What those stats don’t convey is the emotional aspect that comes with a normally aspirated, high revving engine such as the one in the Huracán Performante and the gun-trigger like throttle response that comes with an atmospheric engine. Don’t get me wrong, the turbo engines in the aforementioned rivals are mighty in their respective performance repertoires, but then nothing quite stirs the soul like the banshee wailing of an atmospheric engine.
To ascertain the outright performance of the model, we were set loose on the Imola racetrack. The track is a technical piece of tarmac, characterised by chicanes, various changes in elevations and an exhilarating main straight. Our first lap was more of a sighting lap, learning where to brake and get back on the power. The Performante was easy to drive and we were quickly able to delve into its power and grip reserves.
Thanks to the four-wheel drive system, driving the vehicle in full attack Corsa (race) mode is both exhilarating and confidence-inspiring. While some four-wheel drive systems rob the driver of full control, the system employed here actually adds a layer of enjoyment to appease any enthusiast. With more confidence it was into the main straight from a warm lap, keeping the throttle pinned in third gear as I let the engine wind up to the 8500rpm redline before summoning fourth via the upshift paddle.

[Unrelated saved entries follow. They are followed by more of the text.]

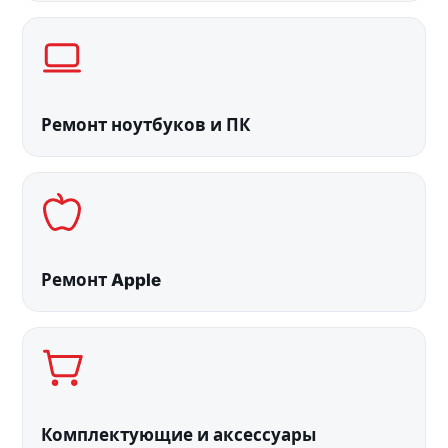
Ремонт ноутбуков и ПК
Ремонт Apple
Комплектующие и аксессуары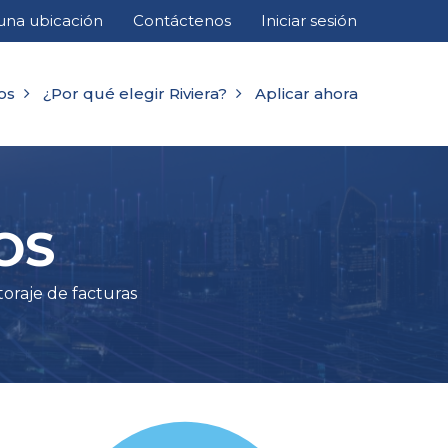
una ubicación
Contáctenos
Iniciar sesión
os
¿Por qué elegir Riviera?
Aplicar ahora
OS
oraje de facturas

The straight kinks slightly to the right and then to the left, all the while keeping the throttle pinned to the floor boards. I glance at the speedometer and 245km/h is registered while the acceleration and forward progress is not dissipating. The fateful Tamburello corner looms. In a split second the braking marker is in view and I stomp on the anchors.
Initial pedal bite is good, but I then dig deeper into the dinner-plate sized carbon brakes, while shifting from fourth, to third, before nosing the bull into the chicane. The previous long left-hander — before the chicane was engineered into the new track layout — meant that Formula One drivers could previously keep the throttle fully opened for more than 22 seconds, at which point they were doing in excess of 300km/h.
I manage to get the car slowed down to about 85km/h before slowing down for the Tosa hairpin, which can be taken in third. Accelerate up to Piratella, which is fast flowing, and one can really feel the aero of the vehicle working to keep it stuck to the tarmac as the track drops as you dab the brake for Acque Minerali into a double right hander as you head up to the Alta chicane.
Clip both apexes before accelerating towards a blind Rivazza, where the vehicle’s rear end squirms under braking, but keep braking in a straight line and it soon settles. The next double left hander brings you back into the main straight and you can do it all over again.
On the road, the model is easily as comfortable as the Audi R8, in spite of the stiffer suspension setup, but the Performante’s main forte will remain the racetrack, where the bull’s rage truly comes into its own.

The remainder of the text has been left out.